Brief — Review the material line by line. Identify and copy every line that contains the string "έχει".

-- Opening Marker --

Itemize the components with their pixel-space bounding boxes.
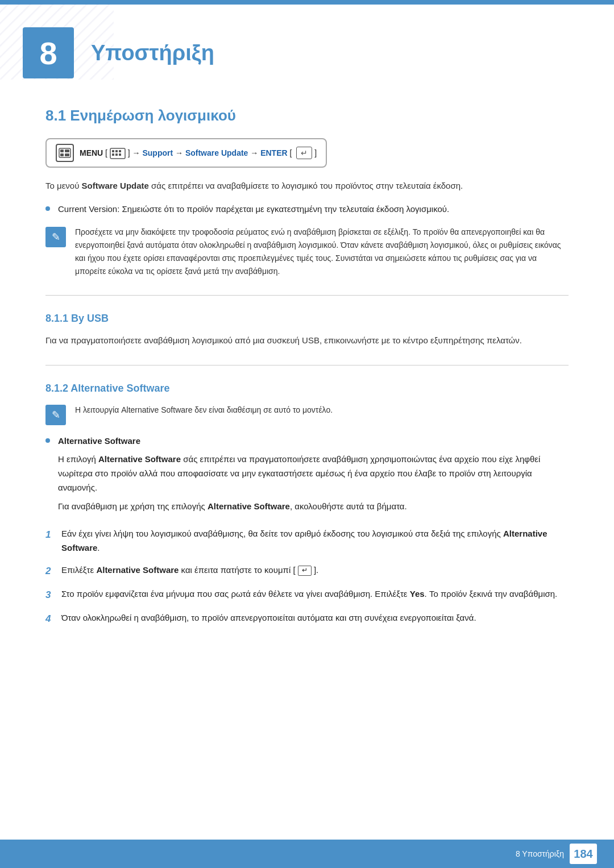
chapter-title: Υποστήριξη xyxy=(91,41,214,65)
step-4-text: Όταν ολοκληρωθεί η αναβάθμιση, το προϊόν… xyxy=(61,611,569,625)
bullet-list-current: Current Version: Σημειώστε ότι το προϊόν… xyxy=(45,202,569,217)
intro-paragraph: Το μενού Software Update σάς επιτρέπει ν… xyxy=(45,179,569,193)
note-text-2: Η λειτουργία Alternative Software δεν εί… xyxy=(75,404,333,417)
note-box-2: Η λειτουργία Alternative Software δεν εί… xyxy=(45,404,569,425)
step-4-number: 4 xyxy=(45,611,61,627)
step-3-text: Στο προϊόν εμφανίζεται ένα μήνυμα που σα… xyxy=(61,587,569,601)
bullet-text-current: Current Version: Σημειώστε ότι το προϊόν… xyxy=(58,202,449,217)
note-box-1: Προσέχετε να μην διακόψετε την τροφοδοσί… xyxy=(45,226,569,278)
steps-list: 1 Εάν έχει γίνει λήψη του λογισμικού ανα… xyxy=(45,527,569,627)
svg-rect-13 xyxy=(119,153,121,156)
main-content: 8.1 Ενημέρωση λογισμικού MENU [ xyxy=(0,95,614,682)
step-2-number: 2 xyxy=(45,563,61,579)
step-4: 4 Όταν ολοκληρωθεί η αναβάθμιση, το προϊ… xyxy=(45,611,569,627)
svg-rect-4 xyxy=(60,153,64,156)
section-8-1-2-heading: 8.1.2 Alternative Software xyxy=(45,383,569,394)
enter-icon: ↵ xyxy=(296,147,312,159)
section-8-1-heading: 8.1 Ενημέρωση λογισμικού xyxy=(45,107,569,124)
footer: 8 Υποστήριξη 184 xyxy=(0,840,614,868)
section-8-1-1-text: Για να πραγματοποιήσετε αναβάθμιση λογισ… xyxy=(45,334,569,348)
svg-rect-12 xyxy=(119,150,121,152)
step-3-number: 3 xyxy=(45,587,61,603)
chapter-header: 8 Υποστήριξη xyxy=(0,5,614,95)
note-icon-1 xyxy=(45,227,66,247)
bullet-dot xyxy=(45,206,50,211)
svg-rect-5 xyxy=(65,149,69,152)
menu-icon xyxy=(56,144,74,162)
step-3: 3 Στο προϊόν εμφανίζεται ένα μήνυμα που … xyxy=(45,587,569,603)
step-1: 1 Εάν έχει γίνει λήψη του λογισμικού ανα… xyxy=(45,527,569,555)
note-text-1: Προσέχετε να μην διακόψετε την τροφοδοσί… xyxy=(75,226,569,278)
svg-rect-8 xyxy=(112,150,114,152)
svg-rect-11 xyxy=(115,153,118,156)
svg-rect-9 xyxy=(115,150,118,152)
footer-page-number: 184 xyxy=(570,844,597,864)
bullet-list-alt: Alternative Software Η επιλογή Alternati… xyxy=(45,434,569,518)
top-stripe xyxy=(0,0,614,5)
svg-rect-3 xyxy=(60,149,64,152)
step-1-number: 1 xyxy=(45,527,61,543)
divider-1 xyxy=(45,295,569,296)
svg-rect-10 xyxy=(112,153,114,156)
section-8-1-1-heading: 8.1.1 By USB xyxy=(45,313,569,325)
bullet-dot-alt xyxy=(45,438,50,443)
bullet-item-current: Current Version: Σημειώστε ότι το προϊόν… xyxy=(45,202,569,217)
menu-path-box: MENU [ ] → Support → Software Update → E… xyxy=(45,138,327,168)
bullet-item-alt: Alternative Software Η επιλογή Alternati… xyxy=(45,434,569,518)
note-icon-2 xyxy=(45,405,66,425)
step-2-text: Επιλέξτε Alternative Software και έπειτα… xyxy=(61,563,569,578)
menu-path-text: MENU [ ] → Support → Software Update → E… xyxy=(80,147,317,159)
bullet-text-alt: Alternative Software Η επιλογή Alternati… xyxy=(58,434,569,518)
step-1-text: Εάν έχει γίνει λήψη του λογισμικού αναβά… xyxy=(61,527,569,555)
footer-section-label: 8 Υποστήριξη xyxy=(516,849,564,858)
chapter-number: 8 xyxy=(23,27,74,78)
svg-rect-6 xyxy=(65,153,69,156)
divider-2 xyxy=(45,365,569,366)
step-2: 2 Επιλέξτε Alternative Software και έπει… xyxy=(45,563,569,579)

-- Closing Marker --

Problem solution —
steps-list: 1 Εάν έχει γίνει λήψη του λογισμικού ανα… xyxy=(45,527,569,627)
step-1: 1 Εάν έχει γίνει λήψη του λογισμικού ανα… xyxy=(45,527,569,555)
step-1-text: Εάν έχει γίνει λήψη του λογισμικού αναβά… xyxy=(61,527,569,555)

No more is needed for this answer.